GIVEN RECORDS —
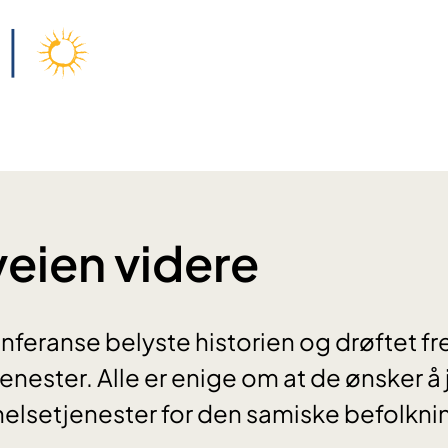
veien videre
feranse belyste historien og drøftet fre
enester. Alle er enige om at de ønsker å
 helsetjenester for den samiske befolkni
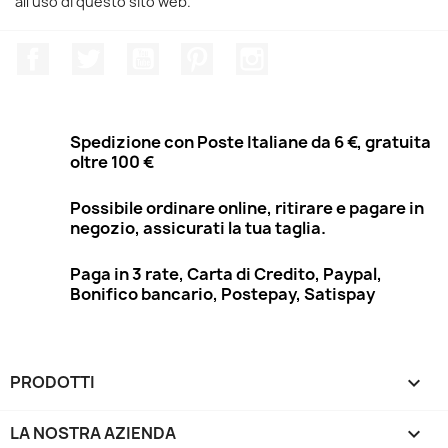
all'uso di questo sito web.
Facebook
Twitter
YouTube
Pinterest
Instagram
Spedizione con Poste Italiane da 6 €, gratuita
oltre 100 €
Possibile ordinare online, ritirare e pagare in
negozio, assicurati la tua taglia.
Paga in 3 rate, Carta di Credito, Paypal,
Bonifico bancario, Postepay, Satispay
PRODOTTI

LA NOSTRA AZIENDA

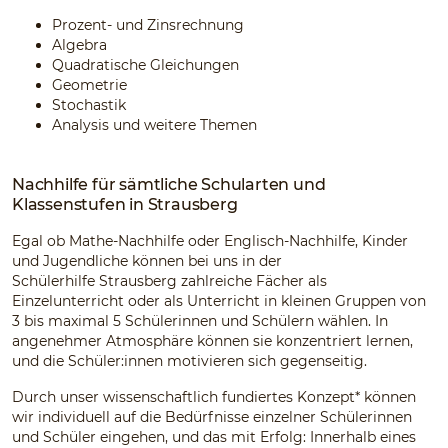
Prozent- und Zinsrechnung
Algebra
Quadratische Gleichungen
Geometrie
Stochastik
Analysis und weitere Themen
Nachhilfe für sämtliche Schularten und
Klassenstufen in Strausberg
Egal ob Mathe-Nachhilfe oder Englisch-Nachhilfe, Kinder
und Jugendliche können bei uns in der
Schülerhilfe Strausberg zahlreiche Fächer als
Einzelunterricht oder als Unterricht in kleinen Gruppen von
3 bis maximal 5 Schülerinnen und Schülern wählen. In
angenehmer Atmosphäre können sie konzentriert lernen,
und die Schüler:innen motivieren sich gegenseitig.
Durch unser wissenschaftlich fundiertes Konzept* können
wir individuell auf die Bedürfnisse einzelner Schülerinnen
und Schüler eingehen, und das mit Erfolg: Innerhalb eines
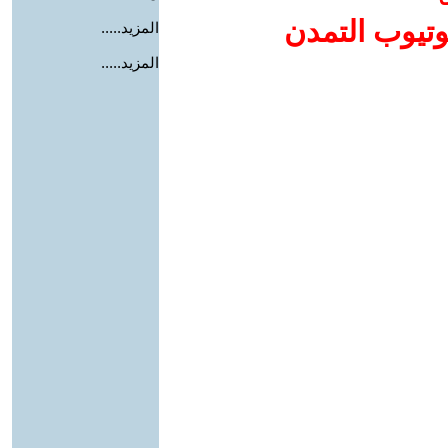
وتيوب التمدن
المزيد.....
المزيد.....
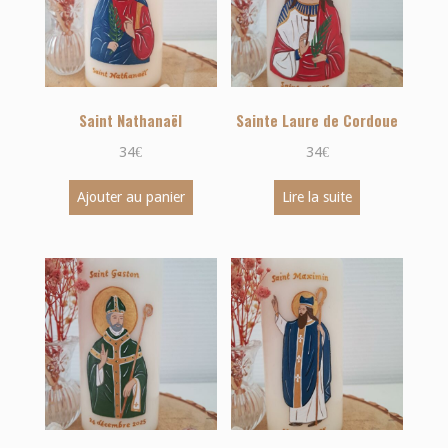
Saint Nathanaël
Sainte Laure de Cordoue
34
€
34
€
Ajouter au panier
Lire la suite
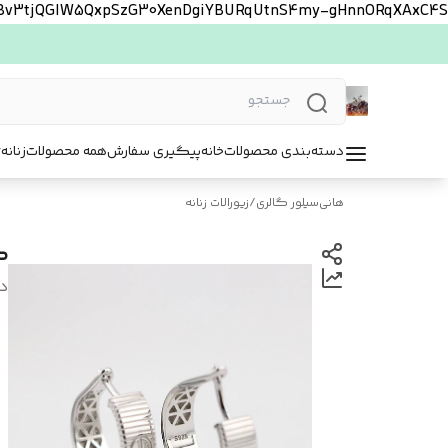
FBv3tjQGlW5QxpSzG30XenDgiYBURqUtnS4my-gHnnORqXAxC4S
دسته‌بندی محصولات
خانه
پیگیری سفارش
همه محصولات
زنانه
ت
هانی‌سیلور گالری
/
زیورالات زنانه
گوش
د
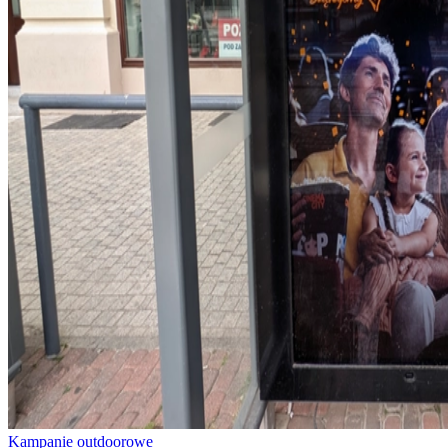
Kampanie outdoorowe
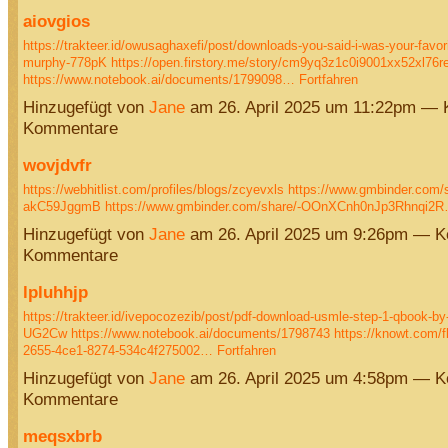
aiovgios
https://trakteer.id/owusaghaxefi/post/downloads-you-said-i-was-your-favor
murphy-778pK
https://open.firstory.me/story/cm9yq3z1c0i9001xx52xl76r
https://www.notebook.ai/documents/1799098…
Fortfahren
Hinzugefügt von
Jane
am 26. April 2025 um 11:22pm — 
Kommentare
wovjdvfr
https://webhitlist.com/profiles/blogs/zcyevxls
https://www.gmbinder.com/
akC59JggmB
https://www.gmbinder.com/share/-OOnXCnh0nJp3Rhnqi2
Hinzugefügt von
Jane
am 26. April 2025 um 9:26pm — K
Kommentare
lpluhhjp
https://trakteer.id/ivepocozezib/post/pdf-download-usmle-step-1-qbook-by
UG2Cw
https://www.notebook.ai/documents/1798743
https://knowt.com/
2655-4ce1-8274-534c4f275002…
Fortfahren
Hinzugefügt von
Jane
am 26. April 2025 um 4:58pm — K
Kommentare
meqsxbrb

INSTRUCTIONS TO FOLLOW — Look through the material for "notebook". Copy each line that has it.

TASK OUTPUT —
https://www.notebook.ai/documents/1799098…
https://www.notebook.ai/documents/1798743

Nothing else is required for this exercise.